One of the TLS' books of the year, Jen Calleja explores Sophie Collins' translation as activism through her recent Test Centre anthology, Currently & Emotion, and discusses contemporary translation, readership and the pleasures and pains of putting together a book. (Portrait of Vahni Capildeo by Richard Phœnix)

I’ve been waiting patiently for this book ever since its editor, the poet Sophie Collins, contacted me about it nearly two years ago.
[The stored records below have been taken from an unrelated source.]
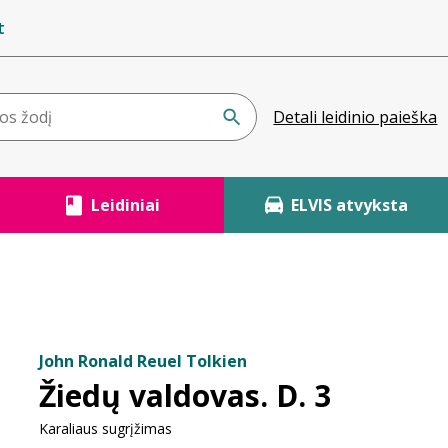
t
Detali leidinio paieška
Leidiniai
ELVIS atvyksta
John Ronald Reuel Tolkien
Žiedų valdovas. D. 3
Karaliaus sugrįžimas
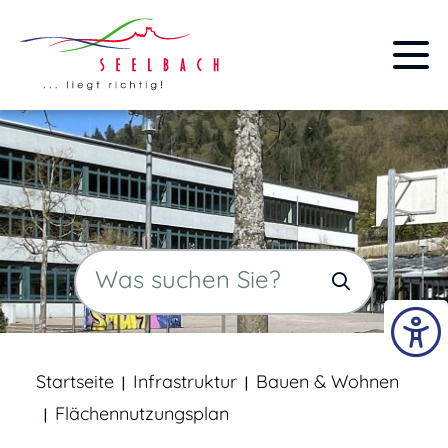
Startseite
Infrastruktur
Bauen & Wohnen
Flächennutzungsplan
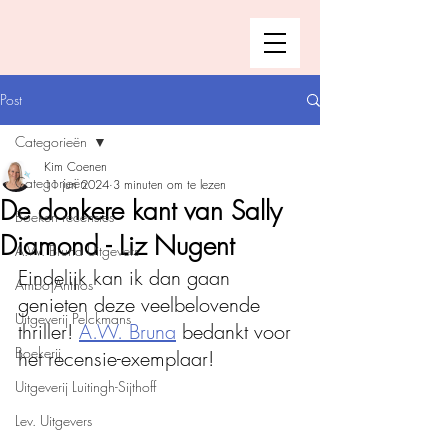
Post
Categorieën
Kim Coenen
Categorieën
11 jun 2024
3 minuten om te lezen
De donkere kant van Sally
Boeken recensies
Diamond - Liz Nugent
A.W. Bruna Uitgevers
Eindelijk kan ik dan gaan 
Ambo|Anthos
genieten deze veelbelovende 
Uitgeverij Pelckmans
thriller! 
A.W. Bruna
 bedankt voor 
Boekerij
het recensie-exemplaar!
Uitgeverij Luitingh-Sijthoff
Lev. Uitgevers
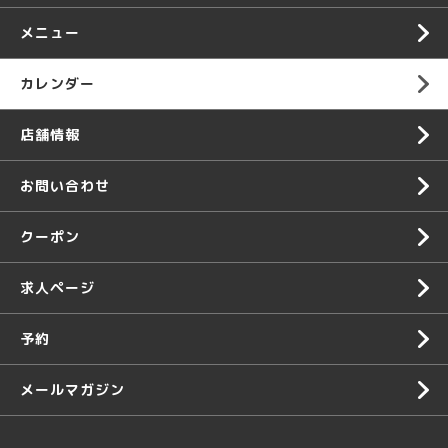
メニュー
カレンダー
店舗情報
お問い合わせ
クーポン
求人ページ
予約
メールマガジン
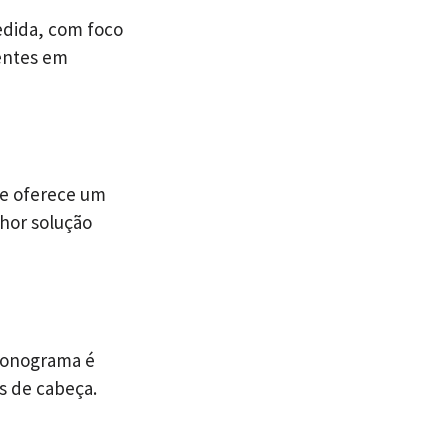
edida, com foco
entes em
pe oferece um
hor solução
ronograma é
s de cabeça.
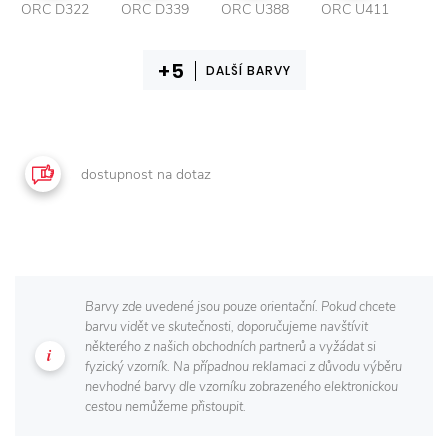
ORC D322
ORC D339
ORC U388
ORC U411
DALŠÍ BARVY
dostupnost na dotaz
Barvy zde uvedené jsou pouze orientační. Pokud chcete
barvu vidět ve skutečnosti, doporučujeme navštívit
některého z našich obchodních partnerů a vyžádat si
fyzický vzorník. Na případnou reklamaci z důvodu výběru
nevhodné barvy dle vzorníku zobrazeného elektronickou
cestou nemůžeme přistoupit.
Currently & Emotion, a collection of innovative translations of mainly poetry, is independent publisher Test Centre’s latest release, and one that I and many others welcomed with real excitement and awe.
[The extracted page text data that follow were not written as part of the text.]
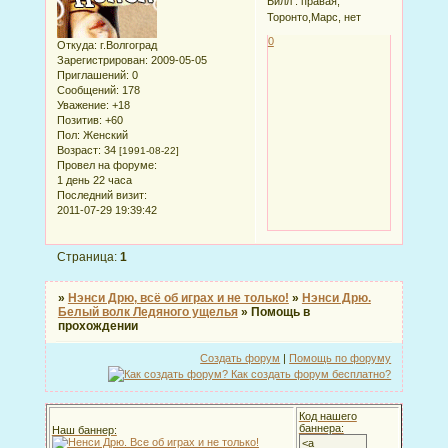
Билл : правая,
Торонто,Марс, нет
0
Откуда:
г.Волгоград
Зарегистрирован
: 2009-05-05
Приглашений:
0
Сообщений:
178
Уважение:
+18
Позитив:
+60
Пол:
Женский
Возраст:
34
[1991-08-22]
Провел на форуме:
1 день 22 часа
Последний визит:
2011-07-29 19:39:42
Страница:
1
»
Нэнси Дрю, всё об играх и не только!
»
Нэнси Дрю.
Белый волк Ледяного ущелья
»
Помощь в
прохождении
Создать форум
|
Помощь по форуму
Код нашего
баннера:
Наш баннер:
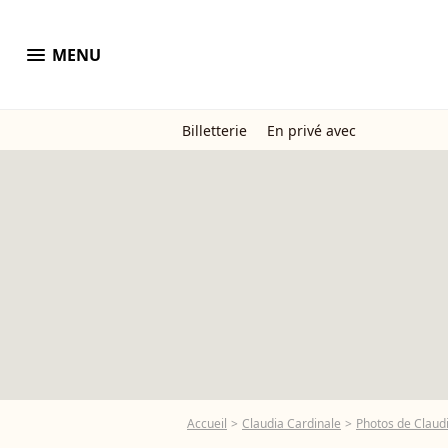
menu
MENU
Billetterie
En privé avec
Accueil
Claudia Cardinale
Photos de Claud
By minor coincidence, Sophie and I were both encouraged to apply for the same PhD in poetry and translation in the same year a few years back: I didn’t apply; she applied and was accepted, with the anthology a component of her project. On hearing shortly afterwards that it was Sophie who was studying for the PhD I couldn’t help but follow her translation activism. I have felt incredibly encouraged watching her use her platforms for the same motivations I believe in: changing people’s perceptions of what translation is and can be and highlighting the socio-political nature of translation and translations. I went to the Currently & Emotion evening of readings and panel discussion that took place at the ICA a year ago, as well as the anthology’s recent launch at Hannah Barry Gallery in Peckham, and both times left inspired by the depth of thought and conviction behind everything Sophie does.
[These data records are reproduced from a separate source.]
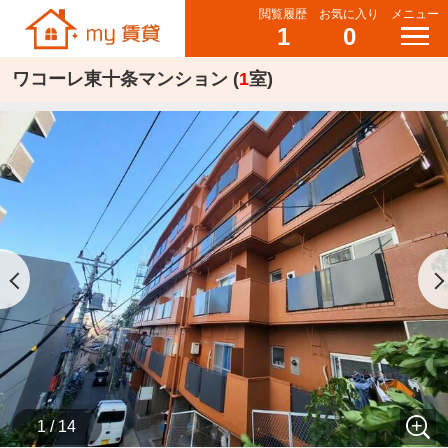
閲覧履歴
お気に入り
メニュー
1
0
ワコーレ東十条マンション (
1
室)
1 / 14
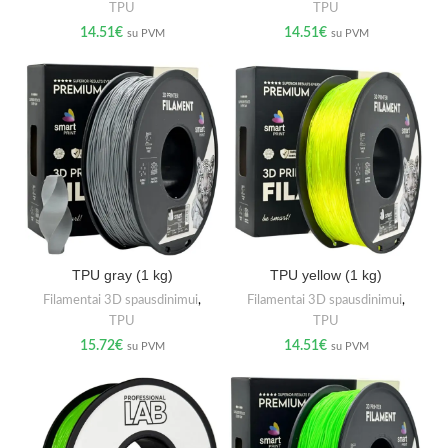
TPU
TPU
14.51
€
14.51
€
su PVM
su PVM
TPU gray (1 kg)
TPU yellow (1 kg)
Filamentai 3D spausdinimui
,
Filamentai 3D spausdinimui
,
TPU
TPU
15.72
€
14.51
€
su PVM
su PVM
Currently & Emotion has just been named a Book of the Year in the Times Literary Supplement, so perhaps you are wondering, or even asking out loud, why we need something as seemingly niche as an anthology of experimental translations right now, in the middle of everything else that’s going on in the world. At first glance, Currently & Emotion may appear to be a weighty, dulled-bronze object of beauty, or simply an ornate-looking but accessibly-priced (as is a mark of a Test Centre publication) collection of multiple creative approaches to translations of poetry and other texts, but it is actually a weaponised manual, a magical lexicon, a deciphering tool, that will help unlock the nature of all mediated communication.

There are translations: led by spellcheck in Microsoft Word; made by shooting the original text with a gun; that undermine the original as a ‘remarkable failure’; as feminist readings through curatorial and appropriative approaches; that exist in the public realm in place of the censored original; as experimental ‘sister’ to the more traditional ‘older brother’; denying neo-colonisation-via-translation; expressing the most elemental parts of the original; as ‘inconsistent’ as the original.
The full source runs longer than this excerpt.